Working data:
-- -- --

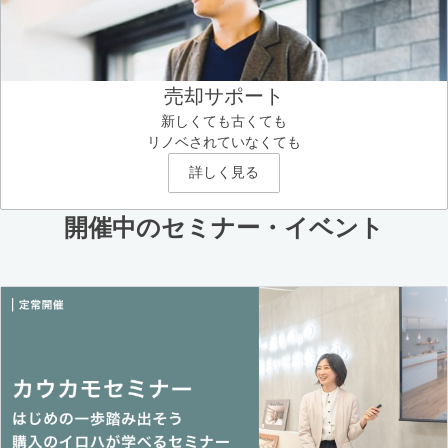
売却サポート
新しくても古くても
リノベされていなくても
詳しく見る
開催中のセミナー・イベント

-- -- --

The problem:
The expected output is every entry above, character for character, with no pictures.

Answer:
売却サポート
新しくても古くても
リノベされていなくても
詳しく見る
開催中のセミナー・イベント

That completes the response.